◆ Instructions to follow
Below are records with pictures. Reproduce exactly the lines from the line with "Josh Hodgson" to the line with "Private Tour Experiences Tours are", inclusive, and leave each picture out.

____ Data records

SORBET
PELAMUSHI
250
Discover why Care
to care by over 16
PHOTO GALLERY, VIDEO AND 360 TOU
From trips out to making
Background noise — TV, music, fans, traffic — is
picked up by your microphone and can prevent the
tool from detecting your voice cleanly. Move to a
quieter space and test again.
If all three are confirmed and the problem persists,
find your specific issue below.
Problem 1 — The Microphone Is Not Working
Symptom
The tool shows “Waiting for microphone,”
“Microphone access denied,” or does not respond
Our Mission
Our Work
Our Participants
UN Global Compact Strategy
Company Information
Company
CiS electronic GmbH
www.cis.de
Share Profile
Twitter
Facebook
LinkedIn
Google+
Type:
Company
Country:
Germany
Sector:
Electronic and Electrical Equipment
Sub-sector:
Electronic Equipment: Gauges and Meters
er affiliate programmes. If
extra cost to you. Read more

________
____ Data records

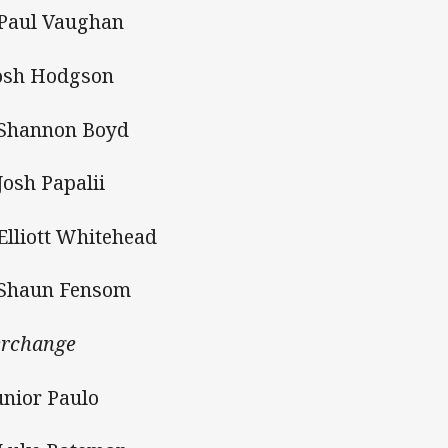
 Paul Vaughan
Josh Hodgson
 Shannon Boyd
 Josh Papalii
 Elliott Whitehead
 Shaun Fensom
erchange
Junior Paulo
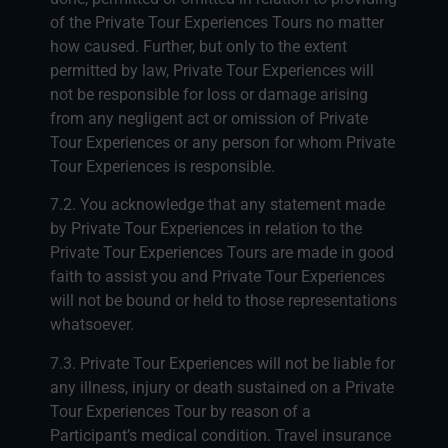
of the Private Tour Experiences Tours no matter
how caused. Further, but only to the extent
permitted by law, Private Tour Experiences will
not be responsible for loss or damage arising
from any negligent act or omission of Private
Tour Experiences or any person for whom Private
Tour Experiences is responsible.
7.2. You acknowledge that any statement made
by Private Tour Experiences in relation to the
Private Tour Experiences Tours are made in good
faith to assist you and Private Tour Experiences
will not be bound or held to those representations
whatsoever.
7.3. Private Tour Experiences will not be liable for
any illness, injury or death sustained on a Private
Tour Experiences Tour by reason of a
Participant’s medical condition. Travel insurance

________

◆ Written answer
Josh Hodgson
 Shannon Boyd
 Josh Papalii
 Elliott Whitehead
 Shaun Fensom
erchange
Junior Paulo
of the Private Tour Experiences Tours no matter
how caused. Further, but only to the extent
permitted by law, Private Tour Experiences will
not be responsible for loss or damage arising
from any negligent act or omission of Private
Tour Experiences or any person for whom Private
Tour Experiences is responsible.
7.2. You acknowledge that any statement made
by Private Tour Experiences in relation to the
Private Tour Experiences Tours are made in good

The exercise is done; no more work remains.